What percentage of registered participants eventually show up at conferences?
I am afraid that, especially for a small meeting, the variation of how many do not show up will be too large to be useful. For example, if I am organizing a 50-person event I would expect that anything from 2 to 10 would be a "normal" number of no-shows. That is, if you really can't have more than, say, 50 participants you can't really safely overbook at all. However, note that oftentimes a few participants more don't really hurt, but of course this depends on your infrastructure and plans for the meeting.
Some further considerations:
- Generally, free events have a very large number of no-shows (sometimes in the 50%+ range, from what I have heard) while paid ones do not. This has led to some meetings I know introducing a nominal attendance fee, just to make sure that people think a little before signing up. Some other meetings have also tried to levy a fee only if a registered participant does not show up, but I am not sure how well this works and if it is worth the administrative and inter-personal hassle.

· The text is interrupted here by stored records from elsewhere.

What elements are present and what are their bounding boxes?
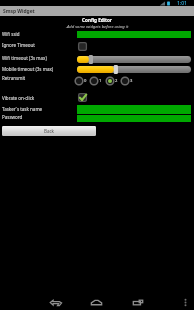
button[interactable]: 1 xyxy=(89,76,104,86)
staticText: 0 xyxy=(84,78,87,84)
button[interactable]: 3 xyxy=(120,76,135,86)
button[interactable]: Checked xyxy=(77,92,88,103)
staticText: Back xyxy=(44,128,55,134)
staticText: Mobile timeout (3s max) xyxy=(2,66,54,72)
staticText: 1:01 xyxy=(177,0,187,7)
button[interactable]: Back xyxy=(2,126,96,136)
button[interactable]: 2 xyxy=(105,76,120,86)
button[interactable]: Home xyxy=(89,296,105,308)
button[interactable]: Slider xyxy=(77,55,191,64)
staticText: Ignore Timeout xyxy=(2,42,35,48)
staticText: 3 xyxy=(130,78,133,84)
staticText: Retransmit xyxy=(2,75,26,81)
button[interactable]: Slider xyxy=(77,65,191,74)
button[interactable]: Recent apps xyxy=(130,296,146,308)
staticText: Vibrate on-click xyxy=(2,95,35,101)
button[interactable]: Back xyxy=(48,296,64,308)
button[interactable]: More options xyxy=(180,296,192,308)
staticText: 1 xyxy=(99,78,102,84)
button[interactable]: Unchecked xyxy=(77,41,88,52)
staticText: 2 xyxy=(115,78,118,84)
staticText: Smsp Widget xyxy=(3,8,35,15)
staticText: Wifi ssid xyxy=(2,31,20,37)
staticText: Wifi timeout (3s max) xyxy=(2,55,47,61)
button[interactable]: 0 xyxy=(74,76,89,86)
staticText: Password xyxy=(2,114,23,120)
staticText: Tasker´s task name xyxy=(2,106,43,112)
staticText: -Add some widgets before using it xyxy=(0,24,194,30)
staticText: Config Editor xyxy=(0,17,194,23)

- Note that no-shows are often not independent events, statistically speaking. For example, if you have a bunch of participants from the same group / team and they have an unexpected important deadline come up, they all will cancel at the same time.
- If you have a very small meeting and you know (some) of your participants well you can attempt to use this to make a stab at estimating no-shows. For instance, I once planned an event for about 30 people, and I knew that some of the senior professors who initially expressed interest where <50% to actually come. I also knew that for some fraction of the industry participants an important client meeting may come up making them cancel last-minute. Based on this information I decided that 35 registrations for a 30-person meeting was fairly safe (we ended up being 28).
Having "no shows" at a scientific conference is common (for a multitude od reasons). I could not find a general statistic of this phenomenon and I guess that the numbers vary a lot depending on the field and also on type of event.
Here is one thing I found: The Australasian Telecommunication Networks and Applications Conference, (ATNAC) published a welcome address in IEEE where is says that
The conference paper statistics were: Pending (no manuscript): 3; Withdrawn after review: 0; Rejected: 33; No Show: 4; Published: 40; Total valid: 78; Published Ratio: 51%; Acceptance Ratio: 56%.
(The numbers in the pdf are different, this is a note on the website.)
Hence, there where 78 submissions, 44 got accepted and 4 of them did not show up at the conference.
Note that the above example is about no-shows of accepted presentations. No shows among registered people without contribution is usually much higher.